Without question, the most advantageous time for a business owner to consider an outright sale or recap of his/her equity is during expansionary economies where the company has shown steady growth, appears likely to continue on that upward trajectory, and capital markets are flush with cash. Unfortunately, economic cycles don’t always align with a business owner’s plans for wealth diversification. Most buyers base their valuations on trailing twelve month’s EBITDA, a measurement business owners rightfully feel is artificially depressed during a deep recession. One option for entrepreneurs is to put off a transaction and wait for more advantageous conditions. However, this is not the only option for business owners seeking a fair value for their company.
At MCM Capital, we have completed transactions in virtually all macro-economic conditions ranging from the dotcom bust and 9/11 attacks through the middle of the Great Recession as well as more benign growth environments. Certainly, deep recessions make it challenging for selling shareholders to garner sufficient value to make a transaction attractive for both parties; however, creative transaction structures can be instrumental in bridging valuation gaps during extraordinary times.

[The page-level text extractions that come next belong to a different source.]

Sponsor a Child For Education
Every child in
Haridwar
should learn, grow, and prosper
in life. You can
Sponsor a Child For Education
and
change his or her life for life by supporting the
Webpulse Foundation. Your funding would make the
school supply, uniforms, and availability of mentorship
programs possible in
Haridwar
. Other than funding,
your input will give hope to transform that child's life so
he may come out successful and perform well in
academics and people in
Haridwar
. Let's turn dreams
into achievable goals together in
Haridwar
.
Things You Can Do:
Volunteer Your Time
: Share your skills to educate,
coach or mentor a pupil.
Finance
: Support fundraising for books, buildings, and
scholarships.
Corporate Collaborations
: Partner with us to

This is by no means an exhaustive list but meant to highlight a few alternatives to getting a deal done in unfavorable economic conditions. It is also particularly applicable, but not exclusive, to a partial sale utilizing a leveraged recapitalization (“recap”) structure. The following tools may create a win-win for both the selling and buying shareholder:
Contingent Consideration (“Earnout”)
An earnout is a contractual provision providing the seller of a business additional compensation in the future if the business achieves certain pre-defined thresholds.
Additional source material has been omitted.